▶ _THE PROBLEM_: Copy out, from the entries below, each line that holds the string "зрения".

▶ _Collection entries_:
________________
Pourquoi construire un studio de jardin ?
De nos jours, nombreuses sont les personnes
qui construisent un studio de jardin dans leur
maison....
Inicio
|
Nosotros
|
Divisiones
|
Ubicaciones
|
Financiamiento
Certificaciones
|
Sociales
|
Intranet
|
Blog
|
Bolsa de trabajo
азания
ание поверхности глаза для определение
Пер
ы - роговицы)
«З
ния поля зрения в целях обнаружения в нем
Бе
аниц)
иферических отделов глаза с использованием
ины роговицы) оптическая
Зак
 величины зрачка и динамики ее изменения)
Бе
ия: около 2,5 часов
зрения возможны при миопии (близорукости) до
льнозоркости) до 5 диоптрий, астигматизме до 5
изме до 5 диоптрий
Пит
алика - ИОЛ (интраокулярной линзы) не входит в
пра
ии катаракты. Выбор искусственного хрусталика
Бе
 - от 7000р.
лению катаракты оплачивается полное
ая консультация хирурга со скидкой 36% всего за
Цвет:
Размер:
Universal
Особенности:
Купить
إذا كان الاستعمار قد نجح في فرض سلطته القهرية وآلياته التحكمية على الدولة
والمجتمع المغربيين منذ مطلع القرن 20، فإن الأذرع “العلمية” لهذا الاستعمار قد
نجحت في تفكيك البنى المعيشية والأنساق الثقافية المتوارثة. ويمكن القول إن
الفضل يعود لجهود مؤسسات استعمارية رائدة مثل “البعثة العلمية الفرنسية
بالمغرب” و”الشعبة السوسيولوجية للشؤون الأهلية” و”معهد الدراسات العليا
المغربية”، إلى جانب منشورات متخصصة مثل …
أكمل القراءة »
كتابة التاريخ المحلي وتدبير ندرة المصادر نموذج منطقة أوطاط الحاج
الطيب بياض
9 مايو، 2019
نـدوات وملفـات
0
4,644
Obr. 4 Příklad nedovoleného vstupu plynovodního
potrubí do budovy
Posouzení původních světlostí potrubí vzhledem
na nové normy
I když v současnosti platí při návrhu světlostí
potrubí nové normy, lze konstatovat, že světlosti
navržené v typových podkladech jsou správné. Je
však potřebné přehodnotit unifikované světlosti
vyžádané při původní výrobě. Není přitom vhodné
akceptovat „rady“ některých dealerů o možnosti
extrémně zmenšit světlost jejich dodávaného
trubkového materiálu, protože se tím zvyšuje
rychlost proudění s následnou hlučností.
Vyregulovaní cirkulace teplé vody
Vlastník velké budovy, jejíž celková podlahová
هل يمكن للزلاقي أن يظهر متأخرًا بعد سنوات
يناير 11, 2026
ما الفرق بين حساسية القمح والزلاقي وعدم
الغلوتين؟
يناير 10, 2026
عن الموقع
________________
▶ _FINISHED TASK_:
ния поля зрения в целях обнаружения в нем
зрения возможны при миопии (близорукости) до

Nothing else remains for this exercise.